Enfin, nous n'attendons pas du projet 4D le « grand soir », et nous l'avons dit à Jacqueline Gourault. Il est vrai que le volet de « décomplexification » est aussi difficile à prononcer qu'à mettre en oeuvre. Nous avons cependant fait des propositions de simplification à ce titre lors de plusieurs auditions. En matière de décentralisation, nous avons affirmé le principe d'une compétence déléguée sur un pouvoir de police dédiée. En matière d'urbanisme, nous avons proposé que les intercommunalités puissent prendre la compétence du plan local d'urbanisme (PLU) sans aborder un plan local d'urbanisme intercommunal (PLUi) global. Sur le volet santé, nous aimerions avoir un rôle plus décisionnel en tant que présidents du conseil de surveillance des hôpitaux. En matière de déconcentration, nous croyons beaucoup au couple maire-préfet, car il s'agit d'un circuit court, opérationnel et décisionnel, étant entendu que c'est au plus près du terrain que les meilleures décisions sont prises, à l'écoute de nos concitoyens. C'est aussi un moyen de lutter contre une bureaucratie qui devient de plus en plus pesante.

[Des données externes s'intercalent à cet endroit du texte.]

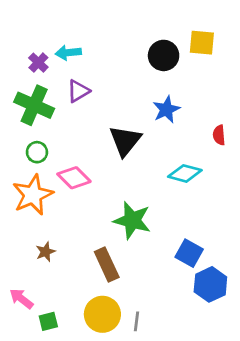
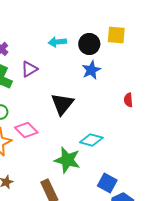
cyan arrow: (68, 53) -> (57, 42), moved
blue star: (166, 109) -> (91, 70), moved
cyan diamond: (185, 173) -> (91, 140), moved

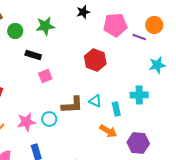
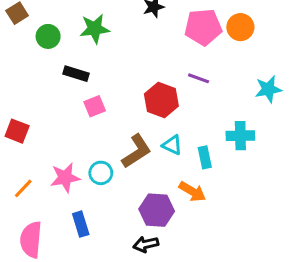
orange circle: (154, 25) -> (240, 27), moved
purple line: (139, 37) -> (199, 78), moved
red hexagon: (95, 60) -> (161, 100), moved
brown L-shape: (72, 105) -> (136, 151), turned -30
purple hexagon: (138, 143) -> (157, 210), moved

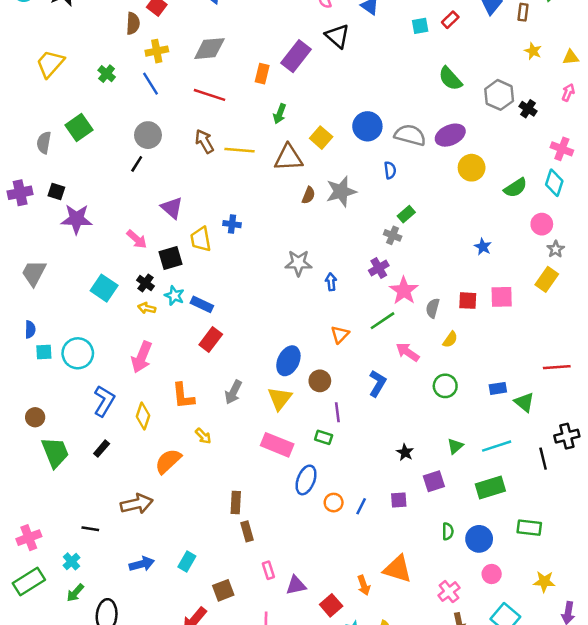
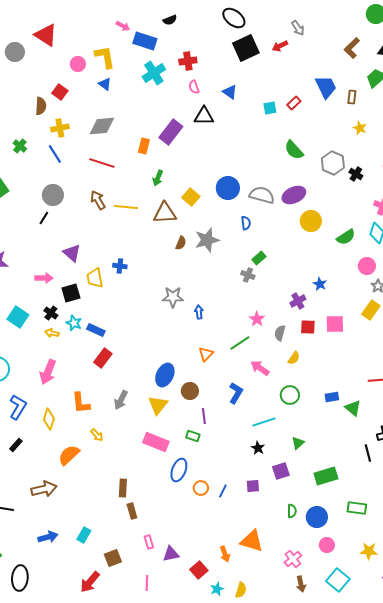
black triangle: (337, 36) -> (204, 116), turned -40
pink arrow: (137, 239) -> (44, 278), turned -42
purple cross: (379, 268) -> (298, 301), moved
pink star: (404, 291) -> (257, 319), size x0.7
cyan line: (497, 446) -> (264, 422), moved

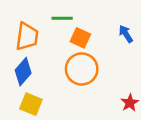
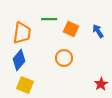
orange square: (80, 38) -> (71, 29), moved
orange circle: (82, 69) -> (64, 58), size x0.7

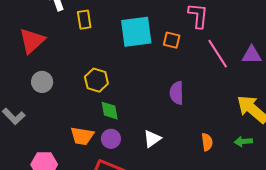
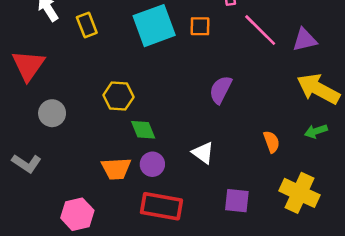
purple triangle: (252, 55) -> (305, 40), moved
purple semicircle: (177, 93) -> (221, 90), turned 40
white triangle: (152, 139) -> (203, 153), turned -36

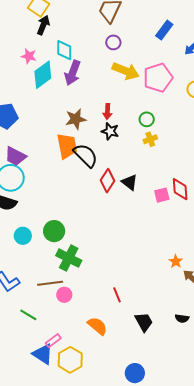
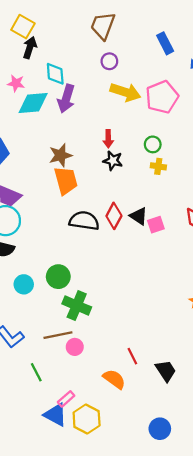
blue rectangle: (164, 30) -> (165, 43), turned -60
cyan diamond: (43, 75) -> (33, 103), turned 36
brown star: (76, 119) -> (60, 155), moved
yellow cross: (150, 139) -> (158, 166), turned 32
black semicircle: (86, 155) -> (84, 221), moved, turned -32
pink square: (162, 195) -> (156, 225), moved
red line: (117, 295) -> (132, 356), moved
green line: (28, 315) -> (36, 372), turned 36

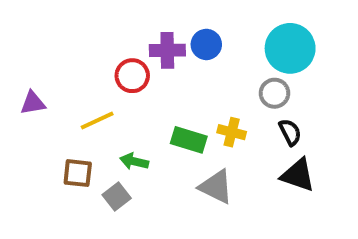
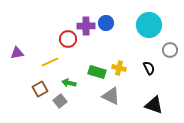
gray circle: (274, 93) -> (170, 50), moved
brown square: (78, 173) -> (40, 89), turned -35
black triangle: (298, 175) -> (154, 105), moved

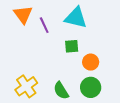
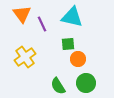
orange circle: (91, 62) -> (78, 59), moved
yellow cross: (26, 86) -> (25, 57), moved

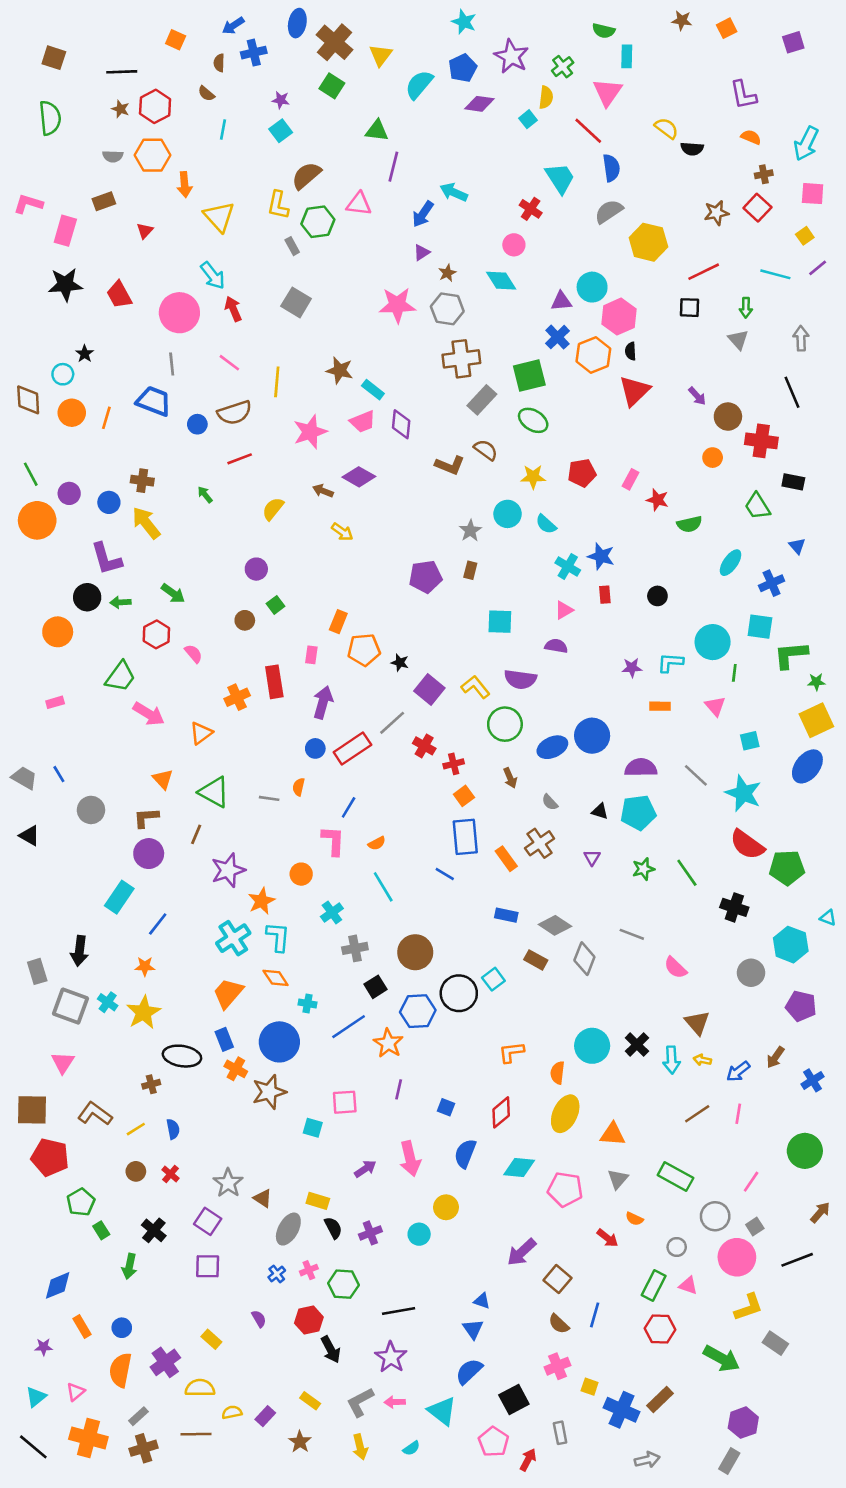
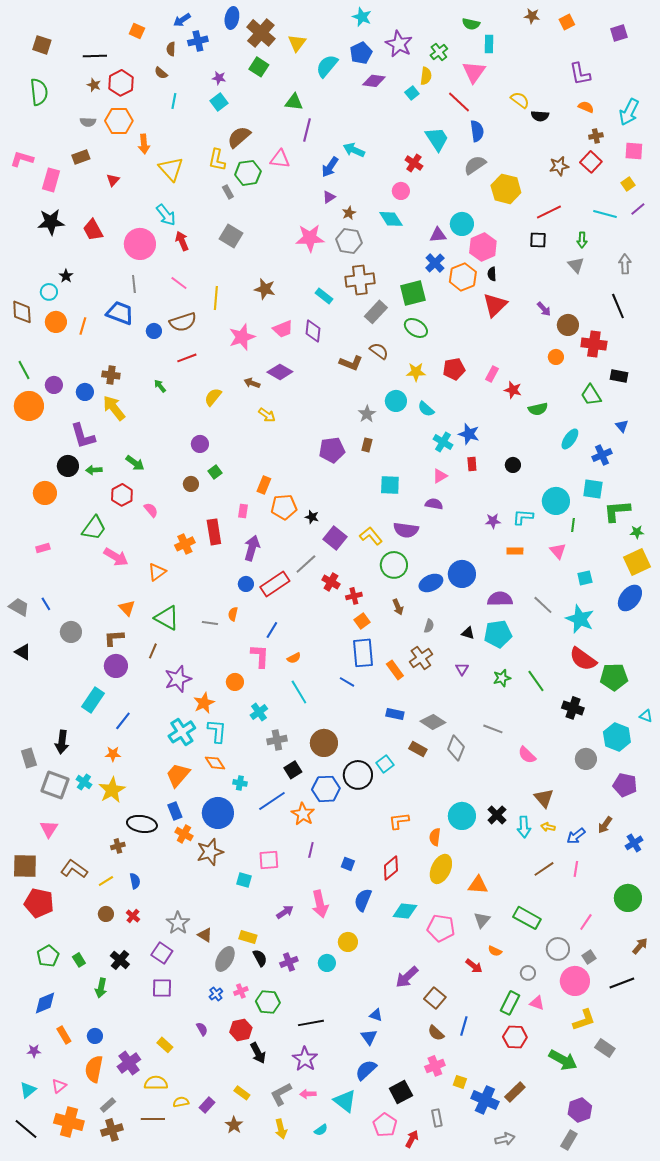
cyan rectangle: (373, 390) -> (324, 296), moved
gray semicircle: (550, 802) -> (429, 626), turned -120
green pentagon: (81, 1202) -> (48, 956), moved

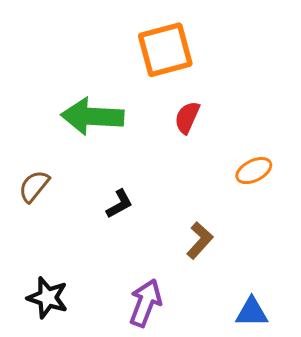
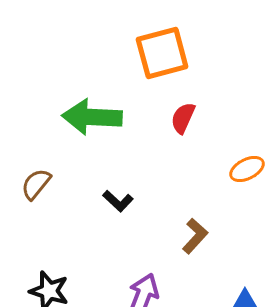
black L-shape: (119, 204) -> (118, 201), turned 72

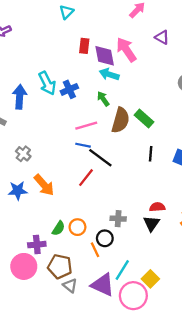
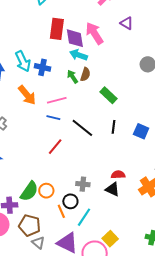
red rectangle: (84, 46) -> (57, 29), size x1.5
blue cross: (69, 89) -> (42, 67), turned 35
brown semicircle: (121, 120) -> (85, 74), moved, size x0.6
black line: (100, 158) -> (82, 128), moved
orange arrow: (44, 185) -> (27, 95), moved
black triangle: (151, 223) -> (112, 189), turned -42
green semicircle: (58, 228) -> (29, 191), size x1.5
cyan line: (122, 270) -> (84, 217), moved

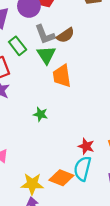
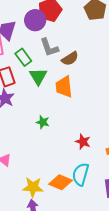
brown semicircle: (65, 35) -> (70, 59), moved
green triangle: (46, 55) -> (38, 76), moved
red star: (86, 146) -> (83, 142), moved

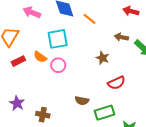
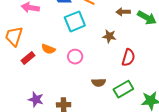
cyan square: (58, 39) -> (75, 21), moved
pink circle: (58, 65) -> (75, 57), moved
red semicircle: (116, 83) -> (128, 58), turned -36

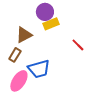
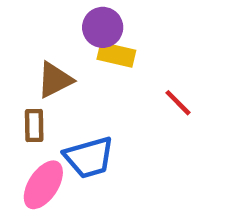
yellow rectangle: (51, 24) -> (116, 55), turned 35
brown rectangle: (15, 55) -> (34, 125), turned -32

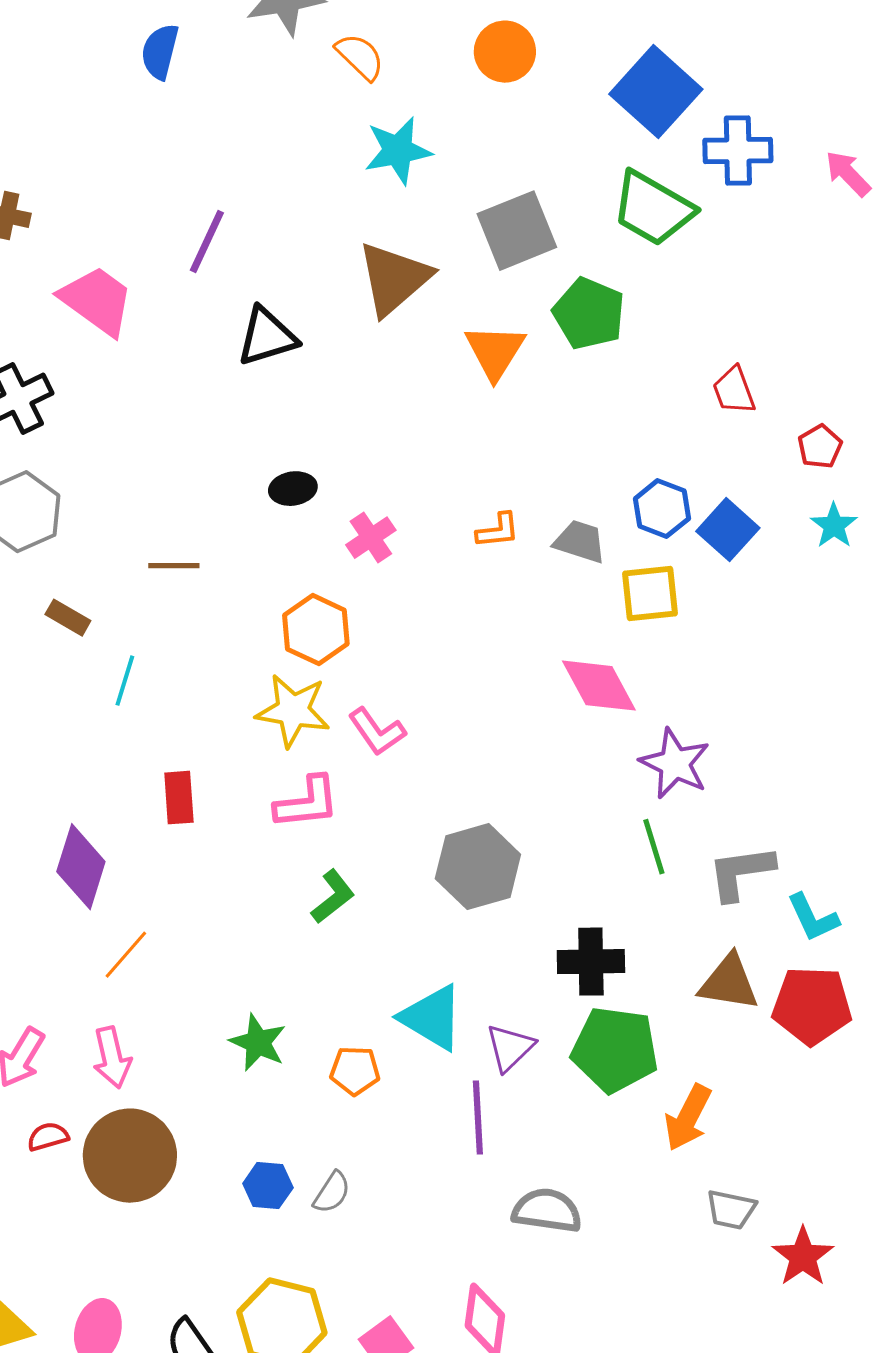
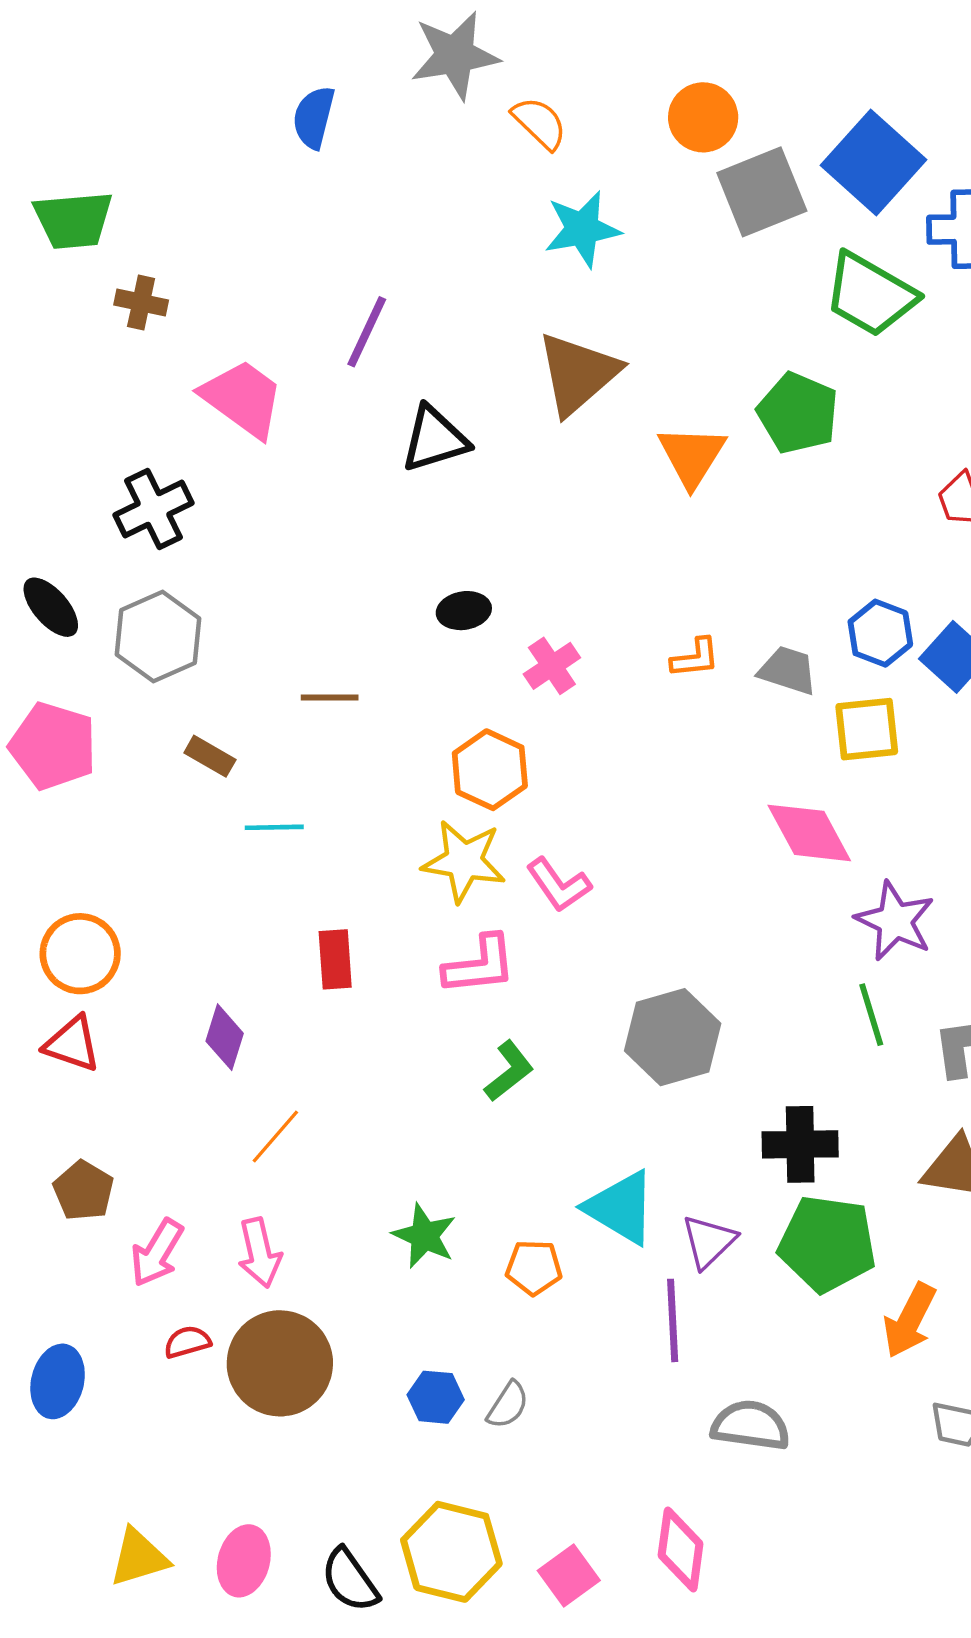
gray square: (517, 231) -> (762, 192), moved
cyan line: (125, 681) -> (274, 827), turned 72
purple diamond: (81, 867) -> (225, 1037), size x0.7

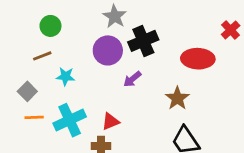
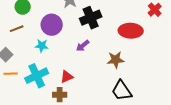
purple circle: (108, 50) -> (52, 25), moved
cyan star: (65, 76) -> (42, 46), moved
brown star: (177, 98) -> (116, 60), turned 30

Nous appelons à une véritable différenciation territoriale, car toutes les collectivités n'ont pas les mêmes besoins et n'avancent pas toutes à la même vitesse. Cela se constate en matière de politique de logement, où la carte des grands zonages nationaux mérite d'être revue à l'aune de chaque situation locale, comme c'est le cas dans le cadre de l'expérimentation du Pinel breton, qui commence à faire ses preuves et mériterait d'être généralisé.